The summary below was written by the Congressional Research Service, which is a nonpartisan division of the Library of Congress.

1/27/2004--Passed House without amendment.
Medical Devices Technical Corrections Act - Amends the Federal Food, Drug, and Cosmetic Act (as amended by the Medical Device User Fee and Modernization Act of 2002) to revise provisions concerning medical devices user fees.
Prohibits the Secretary of Health and Human Services from collecting fees to defray costs in any fiscal year where the amount appropriated is more than five percent below the costs of the resources allocated for the review of device applications.
Allows the Secretary to withdraw the accreditation to inspect from any person where the Secretary has information indicating a relationship between the company and the accredited inspector that may create a conflict of interest.

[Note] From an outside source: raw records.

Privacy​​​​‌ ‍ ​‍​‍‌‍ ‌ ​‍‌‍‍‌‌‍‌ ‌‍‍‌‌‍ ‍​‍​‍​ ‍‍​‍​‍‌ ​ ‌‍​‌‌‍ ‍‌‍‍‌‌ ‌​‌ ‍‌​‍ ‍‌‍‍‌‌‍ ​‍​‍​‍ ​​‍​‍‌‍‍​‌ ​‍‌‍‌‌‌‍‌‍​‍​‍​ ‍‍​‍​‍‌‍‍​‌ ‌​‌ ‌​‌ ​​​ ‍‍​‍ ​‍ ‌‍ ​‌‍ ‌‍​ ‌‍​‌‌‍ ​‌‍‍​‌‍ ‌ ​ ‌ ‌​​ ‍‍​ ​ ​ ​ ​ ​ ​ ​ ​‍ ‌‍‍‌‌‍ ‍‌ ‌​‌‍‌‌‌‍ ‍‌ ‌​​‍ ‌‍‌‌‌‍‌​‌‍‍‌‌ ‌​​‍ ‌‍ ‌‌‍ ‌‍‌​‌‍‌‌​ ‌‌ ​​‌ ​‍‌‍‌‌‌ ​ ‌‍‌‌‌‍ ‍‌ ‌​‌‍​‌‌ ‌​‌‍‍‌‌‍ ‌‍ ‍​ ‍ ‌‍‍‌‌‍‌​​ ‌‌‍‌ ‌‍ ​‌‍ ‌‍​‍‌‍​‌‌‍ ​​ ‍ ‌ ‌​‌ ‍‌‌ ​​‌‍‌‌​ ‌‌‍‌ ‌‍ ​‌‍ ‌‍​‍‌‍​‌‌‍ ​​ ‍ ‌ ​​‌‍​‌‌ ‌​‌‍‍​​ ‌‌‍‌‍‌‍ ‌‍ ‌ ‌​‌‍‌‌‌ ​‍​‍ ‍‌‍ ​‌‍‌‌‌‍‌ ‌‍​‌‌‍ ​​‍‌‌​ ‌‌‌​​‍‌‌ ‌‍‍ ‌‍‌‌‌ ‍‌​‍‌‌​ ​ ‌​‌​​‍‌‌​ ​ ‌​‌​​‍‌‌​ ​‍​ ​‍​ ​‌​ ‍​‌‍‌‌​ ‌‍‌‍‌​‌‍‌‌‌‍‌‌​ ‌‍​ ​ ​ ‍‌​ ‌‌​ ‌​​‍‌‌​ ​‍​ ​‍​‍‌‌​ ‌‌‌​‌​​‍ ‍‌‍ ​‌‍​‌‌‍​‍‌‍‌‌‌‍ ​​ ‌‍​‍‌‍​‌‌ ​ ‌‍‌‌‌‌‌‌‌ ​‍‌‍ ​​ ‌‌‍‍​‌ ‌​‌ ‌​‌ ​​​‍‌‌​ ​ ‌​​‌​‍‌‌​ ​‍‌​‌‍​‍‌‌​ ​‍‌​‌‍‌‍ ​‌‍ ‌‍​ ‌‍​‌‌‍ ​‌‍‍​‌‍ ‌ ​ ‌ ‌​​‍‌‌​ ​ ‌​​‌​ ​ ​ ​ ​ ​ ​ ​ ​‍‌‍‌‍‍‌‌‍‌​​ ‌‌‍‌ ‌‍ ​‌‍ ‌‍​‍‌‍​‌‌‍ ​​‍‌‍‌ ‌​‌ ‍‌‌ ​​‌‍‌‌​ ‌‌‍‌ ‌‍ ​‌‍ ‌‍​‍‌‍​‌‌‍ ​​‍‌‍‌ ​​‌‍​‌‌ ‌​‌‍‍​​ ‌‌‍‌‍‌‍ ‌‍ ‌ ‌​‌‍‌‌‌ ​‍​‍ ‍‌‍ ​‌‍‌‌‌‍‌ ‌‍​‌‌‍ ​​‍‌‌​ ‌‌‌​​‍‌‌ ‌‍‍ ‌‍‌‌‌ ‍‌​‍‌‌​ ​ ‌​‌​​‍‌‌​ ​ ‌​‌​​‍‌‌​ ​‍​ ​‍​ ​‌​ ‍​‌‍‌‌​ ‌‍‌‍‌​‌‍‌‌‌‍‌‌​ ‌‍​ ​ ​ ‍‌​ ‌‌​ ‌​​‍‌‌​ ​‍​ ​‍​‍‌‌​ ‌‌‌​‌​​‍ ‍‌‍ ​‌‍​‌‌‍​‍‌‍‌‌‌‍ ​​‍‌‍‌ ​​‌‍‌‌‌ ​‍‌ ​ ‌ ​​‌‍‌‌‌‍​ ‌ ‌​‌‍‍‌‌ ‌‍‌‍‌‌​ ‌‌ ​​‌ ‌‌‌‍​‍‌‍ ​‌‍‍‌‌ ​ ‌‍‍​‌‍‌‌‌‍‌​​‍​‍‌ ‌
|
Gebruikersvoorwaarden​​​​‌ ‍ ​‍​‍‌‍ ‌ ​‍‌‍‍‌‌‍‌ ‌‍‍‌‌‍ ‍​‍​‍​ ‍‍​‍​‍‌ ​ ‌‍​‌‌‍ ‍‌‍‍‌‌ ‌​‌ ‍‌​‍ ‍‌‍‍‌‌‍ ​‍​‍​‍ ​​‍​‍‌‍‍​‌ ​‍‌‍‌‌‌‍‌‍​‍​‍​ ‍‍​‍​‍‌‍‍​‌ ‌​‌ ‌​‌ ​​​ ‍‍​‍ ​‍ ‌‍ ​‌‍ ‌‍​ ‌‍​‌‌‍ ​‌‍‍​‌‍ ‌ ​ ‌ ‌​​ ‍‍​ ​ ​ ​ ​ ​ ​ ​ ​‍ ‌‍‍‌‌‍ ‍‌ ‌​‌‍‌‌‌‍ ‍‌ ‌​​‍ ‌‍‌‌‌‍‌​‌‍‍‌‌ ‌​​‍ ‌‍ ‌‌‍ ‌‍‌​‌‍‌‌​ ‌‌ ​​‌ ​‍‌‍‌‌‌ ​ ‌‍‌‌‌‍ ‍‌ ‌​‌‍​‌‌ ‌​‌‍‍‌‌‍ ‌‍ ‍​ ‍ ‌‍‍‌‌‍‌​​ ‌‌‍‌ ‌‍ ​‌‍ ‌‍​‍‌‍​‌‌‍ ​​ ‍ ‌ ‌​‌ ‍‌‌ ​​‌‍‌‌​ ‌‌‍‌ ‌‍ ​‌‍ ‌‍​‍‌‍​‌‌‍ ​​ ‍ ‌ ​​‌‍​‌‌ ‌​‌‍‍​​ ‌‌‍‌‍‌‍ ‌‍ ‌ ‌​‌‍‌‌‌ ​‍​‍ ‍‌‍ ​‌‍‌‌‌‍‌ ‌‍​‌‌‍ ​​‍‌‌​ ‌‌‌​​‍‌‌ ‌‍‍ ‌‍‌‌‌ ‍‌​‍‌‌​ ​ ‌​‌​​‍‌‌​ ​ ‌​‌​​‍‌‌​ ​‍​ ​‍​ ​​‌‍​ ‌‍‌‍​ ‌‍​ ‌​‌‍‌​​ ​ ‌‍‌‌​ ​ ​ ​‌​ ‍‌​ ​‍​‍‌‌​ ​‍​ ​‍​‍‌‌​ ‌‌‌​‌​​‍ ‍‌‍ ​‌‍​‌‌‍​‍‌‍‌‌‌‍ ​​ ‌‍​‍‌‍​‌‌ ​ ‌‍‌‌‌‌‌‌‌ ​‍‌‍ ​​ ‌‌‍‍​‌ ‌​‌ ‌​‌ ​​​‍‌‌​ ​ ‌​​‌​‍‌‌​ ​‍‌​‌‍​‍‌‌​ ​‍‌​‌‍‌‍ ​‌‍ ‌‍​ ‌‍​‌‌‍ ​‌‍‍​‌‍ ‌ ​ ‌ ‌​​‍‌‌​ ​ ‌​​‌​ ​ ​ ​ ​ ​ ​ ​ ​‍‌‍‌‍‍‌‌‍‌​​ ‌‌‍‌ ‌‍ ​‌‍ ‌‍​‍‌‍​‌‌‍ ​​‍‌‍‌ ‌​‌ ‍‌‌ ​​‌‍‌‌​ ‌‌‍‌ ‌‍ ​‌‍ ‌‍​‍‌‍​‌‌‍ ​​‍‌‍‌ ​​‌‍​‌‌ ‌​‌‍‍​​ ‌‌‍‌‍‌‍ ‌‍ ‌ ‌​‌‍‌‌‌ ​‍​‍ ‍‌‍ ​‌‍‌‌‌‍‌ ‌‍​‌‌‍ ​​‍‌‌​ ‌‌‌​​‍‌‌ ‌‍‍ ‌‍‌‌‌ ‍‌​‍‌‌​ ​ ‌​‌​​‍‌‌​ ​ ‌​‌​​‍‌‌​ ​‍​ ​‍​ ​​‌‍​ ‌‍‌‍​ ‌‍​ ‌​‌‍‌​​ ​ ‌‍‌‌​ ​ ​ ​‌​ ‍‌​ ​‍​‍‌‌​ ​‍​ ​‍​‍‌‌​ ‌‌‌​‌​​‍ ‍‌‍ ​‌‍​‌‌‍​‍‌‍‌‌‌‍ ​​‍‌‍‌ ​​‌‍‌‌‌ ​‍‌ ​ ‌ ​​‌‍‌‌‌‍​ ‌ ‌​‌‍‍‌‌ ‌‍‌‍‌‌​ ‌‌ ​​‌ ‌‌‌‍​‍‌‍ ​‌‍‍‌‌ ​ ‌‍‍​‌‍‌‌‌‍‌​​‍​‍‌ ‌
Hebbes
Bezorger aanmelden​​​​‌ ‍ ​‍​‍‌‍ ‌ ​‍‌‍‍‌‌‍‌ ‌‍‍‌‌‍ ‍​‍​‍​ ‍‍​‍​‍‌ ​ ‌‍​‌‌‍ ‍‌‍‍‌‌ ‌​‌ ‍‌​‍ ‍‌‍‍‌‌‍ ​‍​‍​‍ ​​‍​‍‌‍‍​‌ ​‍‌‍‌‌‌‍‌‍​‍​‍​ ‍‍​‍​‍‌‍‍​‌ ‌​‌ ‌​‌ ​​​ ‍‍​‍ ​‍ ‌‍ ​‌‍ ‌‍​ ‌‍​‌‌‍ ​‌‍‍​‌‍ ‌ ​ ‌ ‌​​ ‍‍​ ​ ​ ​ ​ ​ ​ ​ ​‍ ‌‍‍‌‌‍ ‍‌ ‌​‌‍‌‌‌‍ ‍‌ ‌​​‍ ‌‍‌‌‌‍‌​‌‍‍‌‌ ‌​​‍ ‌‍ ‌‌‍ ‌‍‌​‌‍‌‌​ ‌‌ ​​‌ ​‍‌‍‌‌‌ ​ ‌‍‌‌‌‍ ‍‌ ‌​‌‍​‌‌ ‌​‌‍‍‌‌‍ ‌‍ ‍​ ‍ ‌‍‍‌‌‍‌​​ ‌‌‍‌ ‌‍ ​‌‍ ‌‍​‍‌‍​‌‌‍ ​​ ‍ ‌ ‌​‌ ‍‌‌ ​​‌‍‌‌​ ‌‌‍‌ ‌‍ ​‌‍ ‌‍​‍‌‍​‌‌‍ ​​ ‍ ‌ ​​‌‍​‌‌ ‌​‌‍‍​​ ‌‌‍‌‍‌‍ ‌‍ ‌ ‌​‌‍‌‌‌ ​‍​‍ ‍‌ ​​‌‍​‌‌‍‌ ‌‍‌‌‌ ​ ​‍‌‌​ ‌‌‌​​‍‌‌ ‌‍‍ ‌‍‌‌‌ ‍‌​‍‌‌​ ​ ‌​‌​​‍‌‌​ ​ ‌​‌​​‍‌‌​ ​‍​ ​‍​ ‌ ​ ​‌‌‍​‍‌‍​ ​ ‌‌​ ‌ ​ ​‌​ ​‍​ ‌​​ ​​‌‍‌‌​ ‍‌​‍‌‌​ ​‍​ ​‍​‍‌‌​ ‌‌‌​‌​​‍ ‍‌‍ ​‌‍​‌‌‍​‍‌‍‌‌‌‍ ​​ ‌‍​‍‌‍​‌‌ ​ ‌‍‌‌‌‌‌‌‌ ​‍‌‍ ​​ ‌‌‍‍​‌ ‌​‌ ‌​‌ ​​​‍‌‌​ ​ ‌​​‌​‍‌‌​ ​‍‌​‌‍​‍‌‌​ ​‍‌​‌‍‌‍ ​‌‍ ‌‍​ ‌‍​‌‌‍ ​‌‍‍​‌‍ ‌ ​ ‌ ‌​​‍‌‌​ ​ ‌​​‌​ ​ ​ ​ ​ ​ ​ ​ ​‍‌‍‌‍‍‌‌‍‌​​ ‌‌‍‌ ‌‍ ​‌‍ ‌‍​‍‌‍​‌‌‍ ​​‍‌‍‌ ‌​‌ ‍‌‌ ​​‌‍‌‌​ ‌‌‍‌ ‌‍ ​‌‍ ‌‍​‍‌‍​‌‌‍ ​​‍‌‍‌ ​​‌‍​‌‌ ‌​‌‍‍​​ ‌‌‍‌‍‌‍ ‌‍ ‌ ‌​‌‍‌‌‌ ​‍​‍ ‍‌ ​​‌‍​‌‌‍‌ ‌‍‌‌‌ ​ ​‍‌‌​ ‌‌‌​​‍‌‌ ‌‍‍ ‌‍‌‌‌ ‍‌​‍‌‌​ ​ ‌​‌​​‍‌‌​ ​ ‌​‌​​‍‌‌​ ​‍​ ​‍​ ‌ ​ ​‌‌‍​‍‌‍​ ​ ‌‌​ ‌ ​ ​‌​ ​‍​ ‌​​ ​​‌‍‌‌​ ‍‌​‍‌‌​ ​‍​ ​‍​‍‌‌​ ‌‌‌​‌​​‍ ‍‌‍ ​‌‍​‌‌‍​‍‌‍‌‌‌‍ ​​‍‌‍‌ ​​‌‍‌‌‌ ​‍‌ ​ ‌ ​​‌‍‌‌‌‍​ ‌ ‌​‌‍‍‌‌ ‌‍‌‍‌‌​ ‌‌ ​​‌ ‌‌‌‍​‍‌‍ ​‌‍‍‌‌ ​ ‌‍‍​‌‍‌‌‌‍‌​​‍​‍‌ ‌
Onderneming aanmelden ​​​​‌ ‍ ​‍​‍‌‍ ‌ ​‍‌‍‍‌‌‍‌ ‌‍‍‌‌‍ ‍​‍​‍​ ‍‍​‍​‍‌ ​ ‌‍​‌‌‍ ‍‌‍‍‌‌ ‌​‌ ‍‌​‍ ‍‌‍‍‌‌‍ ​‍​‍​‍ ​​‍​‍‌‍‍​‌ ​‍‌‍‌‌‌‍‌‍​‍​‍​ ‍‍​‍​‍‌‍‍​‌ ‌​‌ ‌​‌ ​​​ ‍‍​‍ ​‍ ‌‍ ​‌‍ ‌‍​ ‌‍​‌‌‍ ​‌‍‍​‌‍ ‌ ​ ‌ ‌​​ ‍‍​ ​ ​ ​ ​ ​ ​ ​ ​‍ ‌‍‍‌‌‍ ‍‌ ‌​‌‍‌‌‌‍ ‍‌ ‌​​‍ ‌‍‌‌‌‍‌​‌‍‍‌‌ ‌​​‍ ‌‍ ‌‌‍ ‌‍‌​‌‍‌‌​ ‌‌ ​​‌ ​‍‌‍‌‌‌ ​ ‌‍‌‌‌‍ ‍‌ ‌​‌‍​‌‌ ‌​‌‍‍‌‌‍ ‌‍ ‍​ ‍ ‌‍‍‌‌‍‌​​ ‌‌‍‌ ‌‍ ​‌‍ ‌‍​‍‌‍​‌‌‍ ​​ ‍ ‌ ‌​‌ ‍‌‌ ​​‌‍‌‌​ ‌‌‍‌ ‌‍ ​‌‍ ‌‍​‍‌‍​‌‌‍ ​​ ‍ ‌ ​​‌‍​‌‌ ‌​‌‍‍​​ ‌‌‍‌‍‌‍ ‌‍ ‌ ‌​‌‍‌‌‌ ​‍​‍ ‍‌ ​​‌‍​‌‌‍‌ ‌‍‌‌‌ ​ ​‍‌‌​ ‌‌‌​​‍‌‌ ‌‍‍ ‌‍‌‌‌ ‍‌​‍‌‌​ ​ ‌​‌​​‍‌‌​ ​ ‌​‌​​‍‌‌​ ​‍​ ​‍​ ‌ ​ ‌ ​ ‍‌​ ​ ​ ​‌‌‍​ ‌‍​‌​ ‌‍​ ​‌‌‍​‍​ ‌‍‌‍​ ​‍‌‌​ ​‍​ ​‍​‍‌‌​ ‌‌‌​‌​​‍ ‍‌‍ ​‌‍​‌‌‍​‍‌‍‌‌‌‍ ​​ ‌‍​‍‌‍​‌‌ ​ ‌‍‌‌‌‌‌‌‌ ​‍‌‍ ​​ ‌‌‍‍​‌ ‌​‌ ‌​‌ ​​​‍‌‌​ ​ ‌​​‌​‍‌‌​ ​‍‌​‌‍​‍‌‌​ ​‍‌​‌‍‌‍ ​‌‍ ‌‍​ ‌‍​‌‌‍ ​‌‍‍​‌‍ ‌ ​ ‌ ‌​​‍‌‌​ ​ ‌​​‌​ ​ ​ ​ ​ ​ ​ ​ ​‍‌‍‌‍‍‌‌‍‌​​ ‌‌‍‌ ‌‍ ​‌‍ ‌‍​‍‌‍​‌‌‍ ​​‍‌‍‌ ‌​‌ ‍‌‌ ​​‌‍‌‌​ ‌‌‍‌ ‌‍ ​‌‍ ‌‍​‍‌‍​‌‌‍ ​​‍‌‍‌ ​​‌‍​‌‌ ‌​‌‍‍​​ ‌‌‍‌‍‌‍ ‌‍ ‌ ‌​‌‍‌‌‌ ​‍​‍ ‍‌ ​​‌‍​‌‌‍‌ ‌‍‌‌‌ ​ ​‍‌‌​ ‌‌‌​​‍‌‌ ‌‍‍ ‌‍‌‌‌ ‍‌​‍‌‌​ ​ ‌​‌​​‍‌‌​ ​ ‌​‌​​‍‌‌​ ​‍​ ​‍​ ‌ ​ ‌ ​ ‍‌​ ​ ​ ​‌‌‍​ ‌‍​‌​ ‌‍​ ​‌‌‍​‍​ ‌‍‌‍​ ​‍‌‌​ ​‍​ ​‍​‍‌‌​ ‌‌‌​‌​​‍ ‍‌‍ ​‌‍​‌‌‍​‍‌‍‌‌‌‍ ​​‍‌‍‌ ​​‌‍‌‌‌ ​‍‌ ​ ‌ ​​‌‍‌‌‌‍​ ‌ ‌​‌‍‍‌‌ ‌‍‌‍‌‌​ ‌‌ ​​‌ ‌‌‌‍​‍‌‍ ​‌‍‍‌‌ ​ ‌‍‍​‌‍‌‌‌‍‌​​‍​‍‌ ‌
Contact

Permits a company that markets at least one medical device in the United States and one medical device in another country to use an accredited third party inspector if the company certifies that the foreign country recognizes inspections by: (1) the Food and Drug Administration (FDA); and/or (2) the third party inspector. (Current law requires a country to recognize both types of inspections.)
Allows the Secretary to withdraw eligibility for third party inspections from a company if the Secretary obtains information indicating significant deviations from compliance with the Act or implementing regulations.
Allows electronic labeling for prescription devices intended for use by health care professionals and for in vitro diagnostic devices intended for use by health care professionals or in blood establishments.
Delays by 18 additional months the effective date of the provision deeming a device misbranded if the identification of the manufacturer is not conspicuously displayed.
Directs the Secretary to submit a report to the relevant committees on the barriers to the availability of devices intended for treatment or diagnosis of diseases or conditions that affect children.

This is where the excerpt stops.